> GOAL OF THE EXERCISE
Below are entries; count the lines containing the string "Región". The answer is that number alone.

> DATA FOR REVIEW
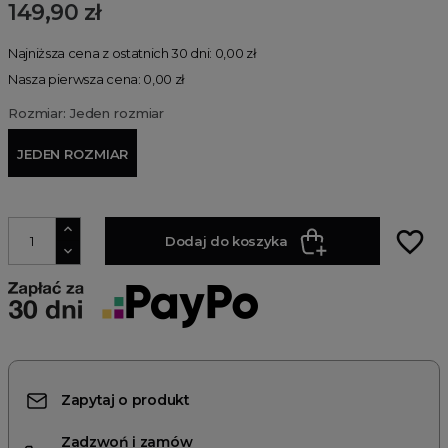
149,90 zł
Najniższa cena z ostatnich 30 dni: 0,00 zł
Nasza pierwsza cena: 0,00 zł
Rozmiar: Jeden rozmiar
JEDEN ROZMIAR
favorite_border
Dodaj do koszyka
Zapytaj o produkt
Zadzwoń i zamów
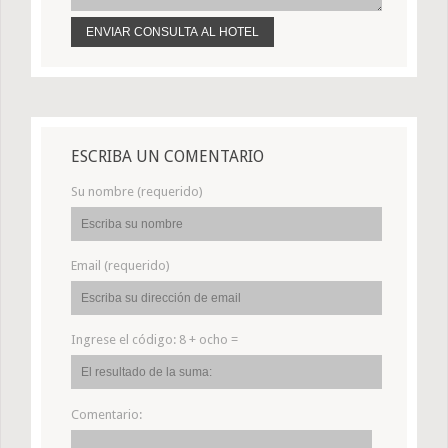
ESCRIBA UN COMENTARIO
Su nombre (requerido)
Email (requerido)
Ingrese el código:
8 + ocho =
Comentario:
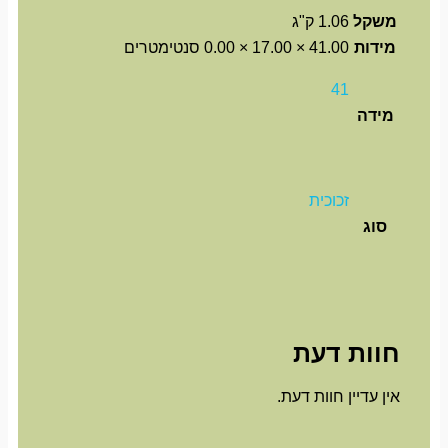
משקל
1.06 ק"ג
מידות
41.00 × 17.00 × 0.00 סנטימטרים
41
מידה
זכוכית
סוג
חוות דעת
אין עדיין חוות דעת.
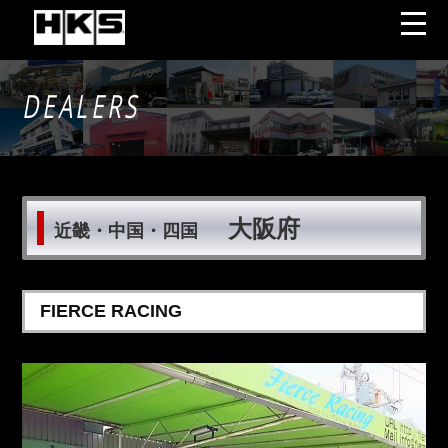
DEALERS
大阪府
近畿・中国・四国
FIERCE RACING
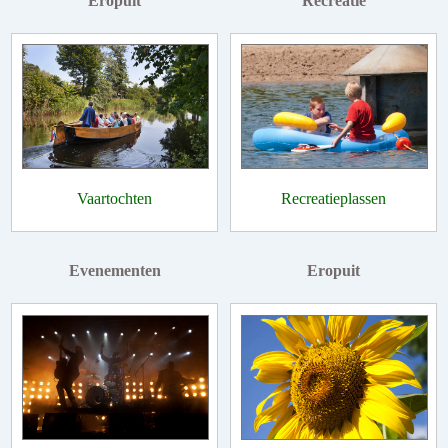
Eropuit
Recreatie
Vaartochten
Recreatieplassen
Evenementen
Eropuit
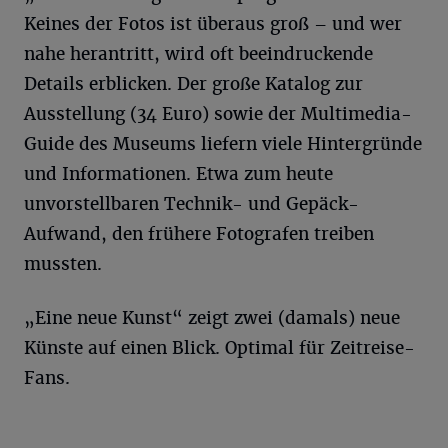
Keines der Fotos ist überaus groß – und wer
nahe herantritt, wird oft beeindruckende
Details erblicken. Der große Katalog zur
Ausstellung (34 Euro) sowie der Multimedia-
Guide des Museums liefern viele Hintergründe
und Informationen. Etwa zum heute
unvorstellbaren Technik- und Gepäck-
Aufwand, den frühere Fotografen treiben
mussten.
„Eine neue Kunst“ zeigt zwei (damals) neue
Künste auf einen Blick. Optimal für Zeitreise-
Fans.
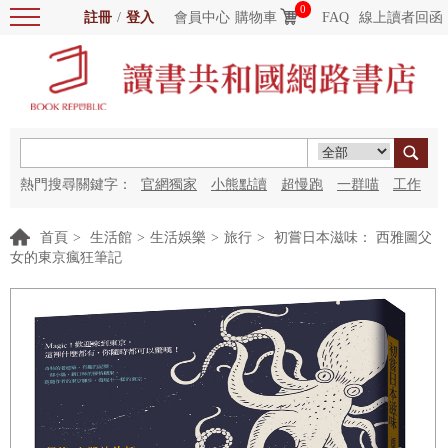
0
註冊
/
登入
會員中心
購物車
FAQ
線上讀者回函
熱門搜尋關鍵字：
官網獨家
小熊點讀
超慢跑
一群喵
工作
細胞
海洋圖書館
紅花
首頁
>
生活館
>
生活娛樂
>
旅行
>
初嘗日本滋味： 西雅圖父
女的東京瘋狂筆記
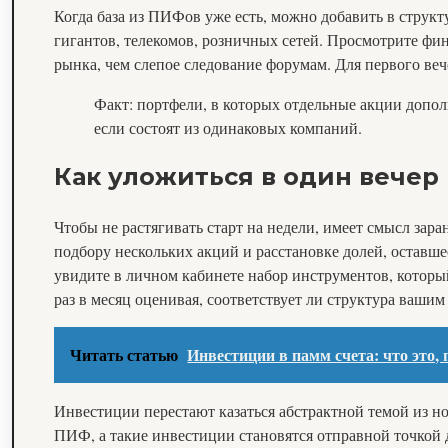
Когда база из ПИФов уже есть, можно добавить в структ
гигантов, телекомов, розничных сетей. Просмотрите фи
рынка, чем слепое следование форумам. Для первого веч
Факт: портфели, в которых отдельные акции допол
если состоят из одинаковых компаний.
Как уложиться в один вечер
Чтобы не растягивать старт на недели, имеет смысл зар
подбору нескольких акций и расстановке долей, оставш
увидите в личном кабинете набор инструментов, который
раз в месяц оценивая, соответствует ли структура вашим
Читать статью
Инвестиции в памм счета: что это
Инвестиции перестают казаться абстрактной темой из н
ПИФ, а такие инвестиции становятся отправной точкой д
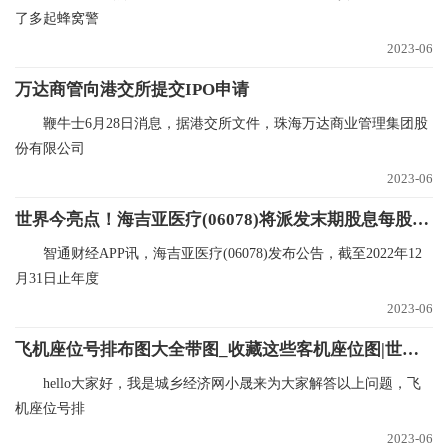
了多起蜂窝警
2023-06
万达商管向港交所提交IPO申请
鞭牛士6月28日消息，据港交所文件，珠海万达商业管理集团股
份有限公司
2023-06
世界今亮点！海吉亚医疗(06078)将派发末期股息每股0.15元
智通财经APP讯，海吉亚医疗(06078)发布公告，截至2022年12
月31日止年度
2023-06
飞机座位号排布图大全带图_收藏这些客机座位图|世界观点
hello大家好，我是城乡经济网小晟来为大家解答以上问题，飞
机座位号排
2023-06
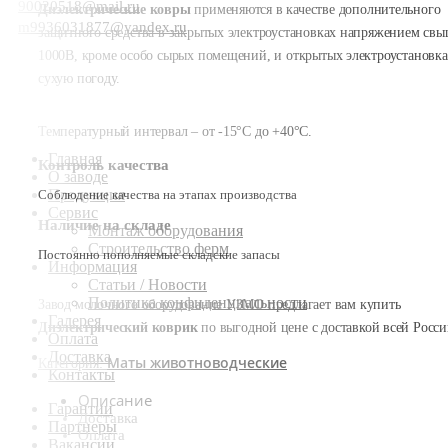
90020518@mail.ru
Диэлектрические ковры
применяются в качестве дополнительного
m9936031877@yandex.ru
защитного средства в закрытых электроустановках напряжением св
1000В, кроме особо сырых помещений, и открытых электроустановка
сухую погоду.
Температурный интервал – от -15°С до +40°С.
Главная
Контроль качества
О заводе
Продукция
Соблюдение качества на этапах производства
Сервис
Наличие на складе
Монтаж оборудования
Строительство ферм
Постоянно пополняемые складские запасы
Информация
Статьи / Новости
Политика конфиденциальности
Завод молочного оборудование УЗМО предлагает вам купить
Галерея
Диэлектрический коврик
по выгодной цене с доставкой всей Росси
Оплата
Доставка
Маты животноводческие
Категория:
Контакты
Описание
Гарантии
Доставка
Партнеры
Оплата
Вакансии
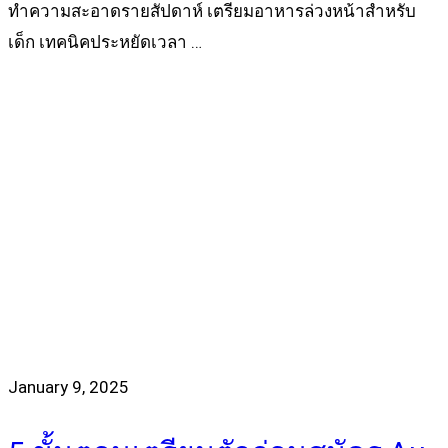
ทำความสะอาดรายสัปดาห์ เตรียมอาหารล่วงหน้าสำหรับ
เด็ก เทคนิคประหยัดเวลา …
Read more
January 9, 2025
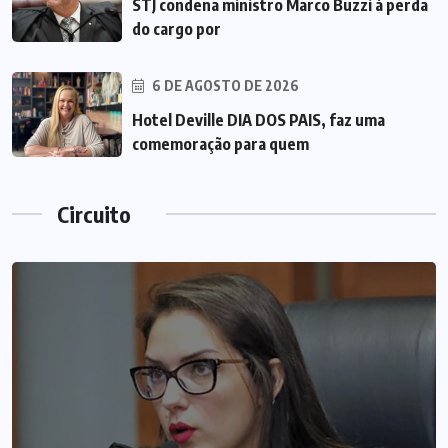
STJ condena ministro Marco Buzzi à perda
do cargo por
6 DE AGOSTO DE 2026
Hotel Deville DIA DOS PAIS, faz uma
comemoração para quem
Circuito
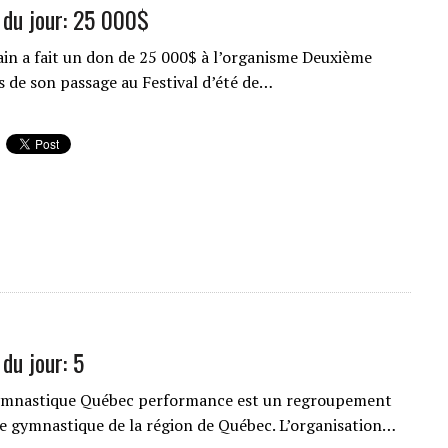
e du jour: 25 000$
in a fait un don de 25 000$ à l’organisme Deuxième
rs de son passage au Festival d’été de…
 du jour: 5
gymnastique Québec performance est un regroupement
de gymnastique de la région de Québec. L’organisation…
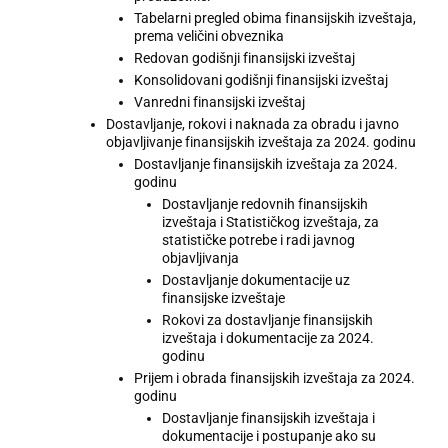
Tabelarni pregled obima finansijskih izveštaja,
prema veličini obveznika
Redovan godišnji finansijski izveštaj
Konsolidovani godišnji finansijski izveštaj
Vanredni finansijski izveštaj
Dostavljanje, rokovi i naknada za obradu i javno
objavljivanje finansijskih izveštaja za 2024. godinu
Dostavljanje finansijskih izveštaja za 2024.
godinu
Dostavljanje redovnih finansijskih
izveštaja i Statističkog izveštaja, za
statističke potrebe i radi javnog
objavljivanja
Dostavljanje dokumentacije uz
finansijske izveštaje
Rokovi za dostavljanje finansijskih
izveštaja i dokumentacije za 2024.
godinu
Prijem i obrada finansijskih izveštaja za 2024.
godinu
Dostavljanje finansijskih izveštaja i
dokumentacije i postupanje ako su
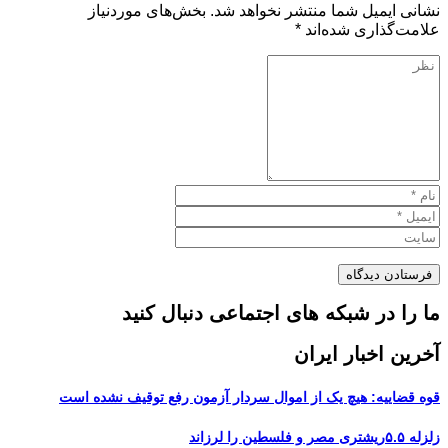
نشانی ایمیل شما منتشر نخواهد شد.
بخش‌های موردنیاز
علامت‌گذاری شده‌اند
*
ما را در شبکه های اجتماعی دنبال کنید
آخرین اخبار ایران
قوه قضاییه: هیچ یک از اموال سردار آزمون رفع توقیف نشده است
زلزله ۵.۵ریشتری مصر و فلسطین را لرزاند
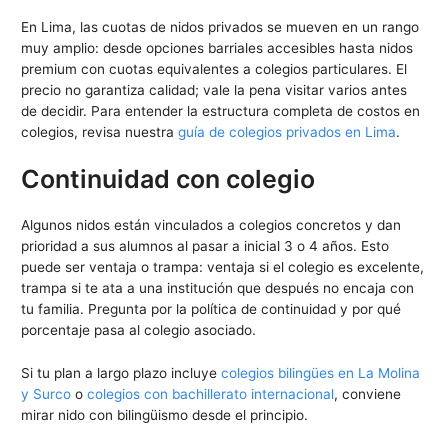
En Lima, las cuotas de nidos privados se mueven en un rango
muy amplio: desde opciones barriales accesibles hasta nidos
premium con cuotas equivalentes a colegios particulares. El
precio no garantiza calidad; vale la pena visitar varios antes
de decidir. Para entender la estructura completa de costos en
colegios, revisa nuestra
guía de colegios privados en Lima
.
Continuidad con colegio
Algunos nidos están vinculados a colegios concretos y dan
prioridad a sus alumnos al pasar a inicial 3 o 4 años. Esto
puede ser ventaja o trampa: ventaja si el colegio es excelente,
trampa si te ata a una institución que después no encaja con
tu familia. Pregunta por la política de continuidad y por qué
porcentaje pasa al colegio asociado.
Si tu plan a largo plazo incluye
colegios bilingües en La Molina
y Surco
o
colegios con bachillerato internacional
, conviene
mirar nido con bilingüismo desde el principio.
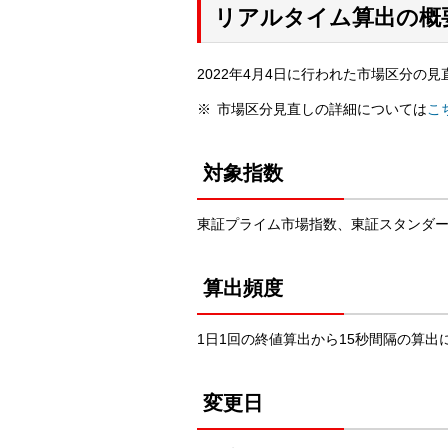
リアルタイム算出の概
2022年4月4日に行われた市場区分の
市場区分見直しの詳細については
こ
対象指数
東証プライム市場指数、東証スタンダー
算出頻度
1日1回の終値算出から15秒間隔の算出
変更日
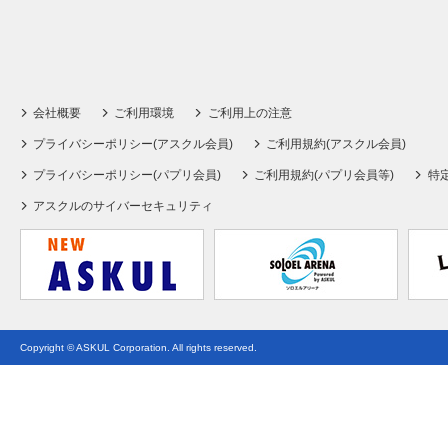
会社概要
ご利用環境
ご利用上の注意
プライバシーポリシー(アスクル会員)
ご利用規約(アスクル会員)
プライバシーポリシー(パプリ会員)
ご利用規約(パプリ会員等)
特
アスクルのサイバーセキュリティ
Copyright © ASKUL Corporation. All rights reserved.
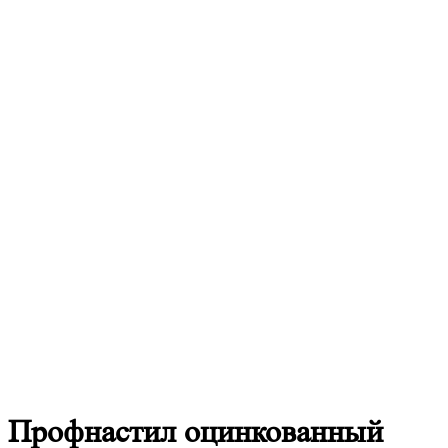
Профнастил
оцинкованный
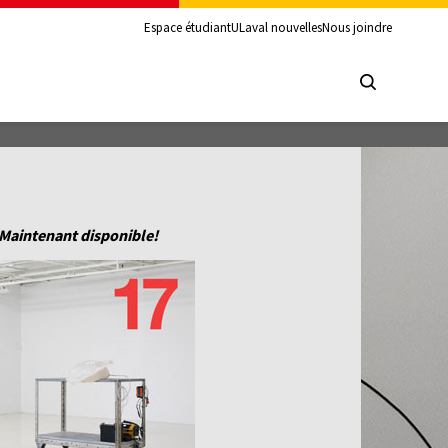
Espace étudiant
ULaval nouvelles
Nous joindre
Maintenant disponible!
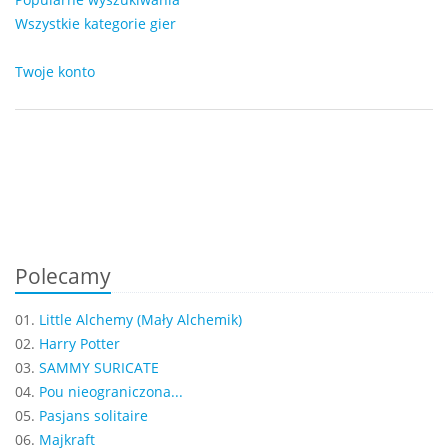
Wszystkie kategorie gier
Twoje konto
Polecamy
01.
Little Alchemy (Mały Alchemik)
02.
Harry Potter
03.
SAMMY SURICATE
04.
Pou nieograniczona...
05.
Pasjans solitaire
06.
Majkraft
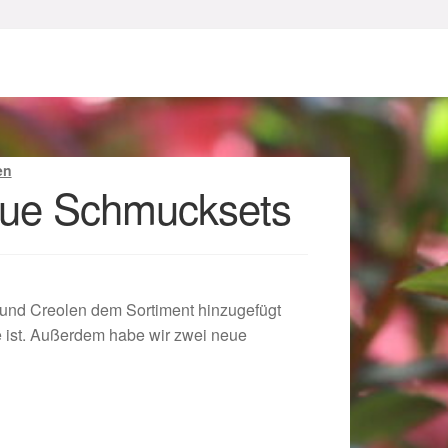
en
ue Schmucksets
sum
und Creolen dem Sortiment hinzugefügt
 ist. Außerdem habe wir zwei neue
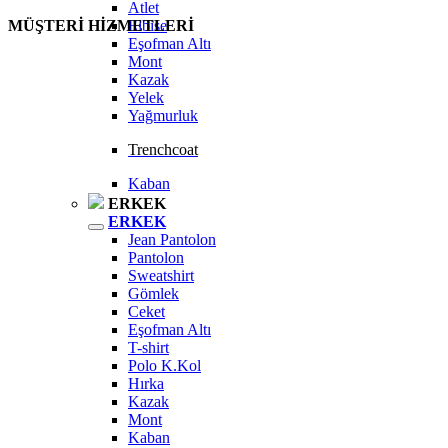
Atlet
MÜŞTERİ HİZMETLERİ
Elbise
Eşofman Altı
Mont
Kazak
Yelek
Yağmurluk
Trenchcoat
Kaban
ERKEK
ERKEK
Jean Pantolon
Pantolon
Sweatshirt
Gömlek
Ceket
Eşofman Altı
T-shirt
Polo K.Kol
Hırka
Kazak
Mont
Kaban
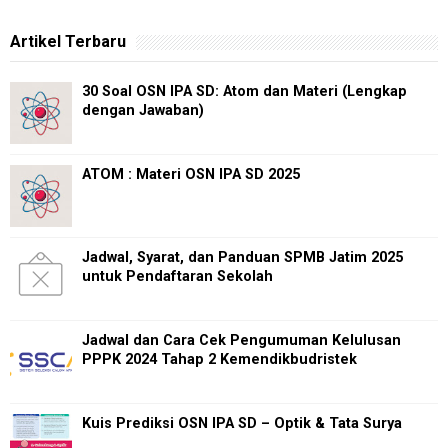
Artikel Terbaru
30 Soal OSN IPA SD: Atom dan Materi (Lengkap
dengan Jawaban)
ATOM : Materi OSN IPA SD 2025
Jadwal, Syarat, dan Panduan SPMB Jatim 2025
untuk Pendaftaran Sekolah
Jadwal dan Cara Cek Pengumuman Kelulusan
PPPK 2024 Tahap 2 Kemendikbudristek
Kuis Prediksi OSN IPA SD – Optik & Tata Surya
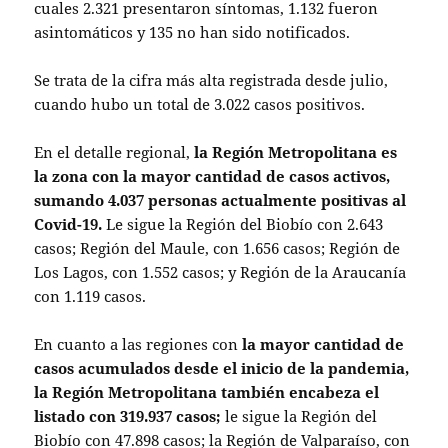
cuales 2.321 presentaron síntomas, 1.132 fueron
asintomáticos y 135 no han sido notificados.
Se trata de la cifra más alta registrada desde julio,
cuando hubo un total de 3.022 casos positivos.
En el detalle regional,
la Región Metropolitana es
la zona con la mayor cantidad de casos activos,
sumando 4.037 personas actualmente positivas al
Covid-19.
Le sigue la Región del Biobío con 2.643
casos; Región del Maule, con 1.656 casos; Región de
Los Lagos, con 1.552 casos; y Región de la Araucanía
con 1.119 casos.
En cuanto a las regiones con
la mayor cantidad de
casos acumulados desde el inicio de la pandemia,
la Región Metropolitana también encabeza el
listado con 319.937 casos;
le sigue la Región del
Biobío con 47.898 casos; la Región de Valparaíso, con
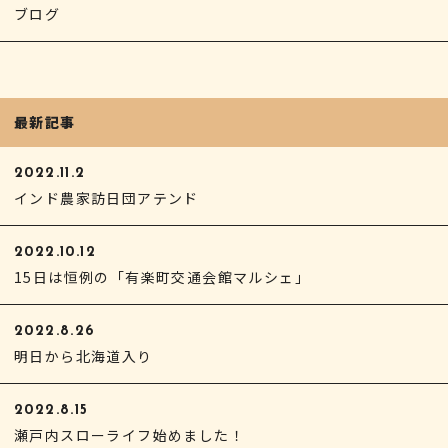
ブログ
最新記事
2022.11.2
インド農家訪日団アテンド
2022.10.12
15日は恒例の「有楽町交通会館マルシェ」
2022.8.26
明日から北海道入り
2022.8.15
瀬戸内スローライフ始めました！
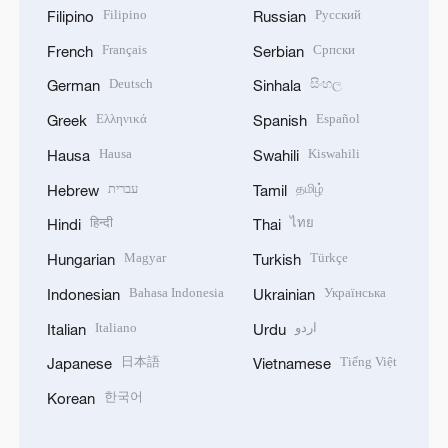
Filipino
Русский
Filipino
Russian
Français
Српски
French
Serbian
Deutsch
සිංහල
German
Sinhala
Ελληνικά
Español
Greek
Spanish
Hausa
Kiswahili
Hausa
Swahili
עברית
தமிழ்
Hebrew
Tamil
हिन्दी
ไทย
Hindi
Thai
Magyar
Türkçe
Hungarian
Turkish
Bahasa Indonesia
Українська
Indonesian
Ukrainian
Italiano
اردو
Italian
Urdu
日本語
Tiếng Việt
Japanese
Vietnamese
한국어
Korean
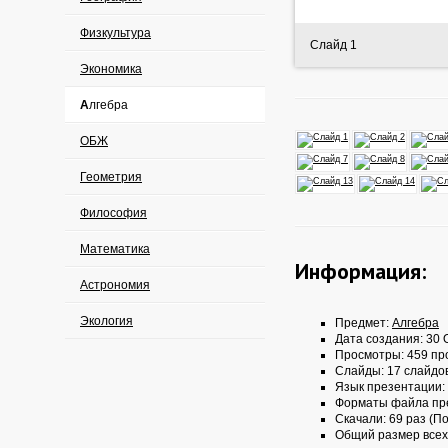
Физкультура
Слайд 1
Экономика
Алгебра
ОБЖ
Геометрия
Философия
Математика
Информация:
Астрономия
Экология
Предмет:
Алгебра
Дата создания: 30 О
Просмотры: 459 пр
Слайды: 17 слайдо
Язык презентации:
Форматы файла пр
Скачали: 69 раз (По
Общий размер всех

> EXERCISE RESULT
7